About Chinese Crested
Chinese Crested comes in two varieties, with and without fur. The furred variety is called Powder Puff. The Puffs have a beautiful veil-like fur that cover their entire body. The naked have no hair on their bodies, but has crest, socks and on hair on their tail, plume. Both varieties of the breed are correct and equally represent the Chinese Crested.
How is this funny, cute little dog then? The first thing people usually notice after they’ve finished studying its unique appearance, is their large and bubbly personality. A CC is a lot of dog in a small body! Despite their size, they have a lot of stamina and are very springy which makes them excellent for things like agility. They handle long walks well and with their agile body, they have few problems finding their way in rougher terrain. You will often see CCs standing, jumping or walking on two legs. This is something they usually start doing all by themselves from puppy age.

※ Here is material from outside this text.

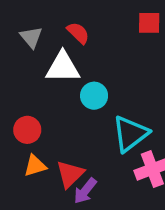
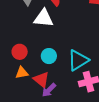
cyan circle: (94, 96) -> (49, 56), moved
red triangle: (70, 174) -> (41, 80), turned -42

This is a lively breed, but they are also calm and easy to have indoors. They are very happy being “couch potatoes” with their owners as long as they get some physical and mental stimulation as well. The CC gets very attached to their people and has a great need for closeness. They are jokingly nicknamed “the Velcro dog” because they love laying close against their owner. If you have a CC, you usually have a shadow following you wherever you go, lay on your lap or by your side all the time. The CCs are not happy being on their own too much and it’s best for them not having to be home alone a lot. They are the happiest when they get to go along everywhere and get along well with other dogs and usually cats too. The enormous devotion the CC shows their owner is greatly appreciated by those owning the breed, but if you’re looking for a dog that is very self-reliant and entertains itself for longer periods of time, this might not be the best breed of choice.
The CCs can be somewhat reserved, but should not be scared or aggressive by nature. Some CC loves all people they come across while others need a bit of time to get used to strangers. Generally, they are easy to train and intelligent, but are often very stubborn too. With a bit of patience and a lot of positive reinforcement they can excel in obedience, tracking and work well as therapy dogs.